I’m currently working with a multi-port network card that I have plugged into the PCIe port of the Jetson AGX Orin Dev Kit. I’m running an early access of JetPack 7 (R38.1 EA) on this board and have ported the vendor’s drivers to the 6.8.12 kernel implementation used for this JP release.
This network card is capable of 25G+ speeds. In my early testing, I’ve noticed that all interrupts are running through CPU0. The vendor includes a tuning script that expects me to be able to modify smp_affinity (e.g. echo fff | sudo tee /proc/irq/278/smp_affinity). This fails. After some searching here on the forums, I discovered this post: [Jetson AGX Orin] Intel Network Card RX Interrupts Locked to CPU0 Despite Affinity Settings - #2 by WayneWWW
I manually patched what @delwyn provided to 6.8.12, but that similarly fails for me. I’ve noticed that dmesg reports “GICv2m: Failed to allocate v2m resource.” early in the boot process, so I apparently have some further work to.

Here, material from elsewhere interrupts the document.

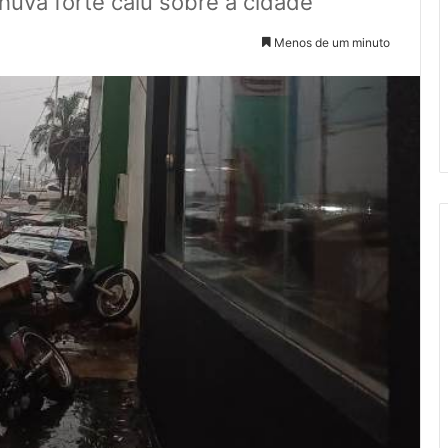
huva forte caiu sobre a cidade
Menos de um minuto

I’m wondering if anyone else has ported this same patch to Linux 6.8.12 successfully? If so, have you seen any performance improvements? I’m hoping that might save me some time and effort. @WayneWWW has stated in the above thread that this is a “will not fix” issue, so it looks like it’s going to fall on the users to address this regression.
The current issue that I’m working through now is that with the patch applied, the network card driver seems to be inducing an IOMMU fault. I see this during the driver’s probe:
My next effort is to see what the driver is doing that is causing this.
Any ideas what this error is actually indicating? The “iova” value in the fault message is in the same address range as the new gic_v2m device tree entry:
I’m guessing the network card driver is trying to access this area and the fault is simply indicating that the driver doesn’t have the proper access level.
Maybe I need to take a step back here. @WayneWWW is there a way to manage CPU affinity using GICv3 without resorting to patching GICv2m back into the kernel for JP7?
What I’m seeing with my high-speed network card is that under iperf3 conditions, CPU0 is railing at 100% utilization. I haven’t confirmed it, but I’m wondering if this is also why I’m seeing a huge amount of “retr” counts during the iperf3 test when I would expect them to be at or near 0. If I can distribute things across CPUs (which is the intent of the GICv2m patch) hopefully I can get the performance I’m expecting.
Modified these from Thor to Orin, but change to your Orin’s network devices.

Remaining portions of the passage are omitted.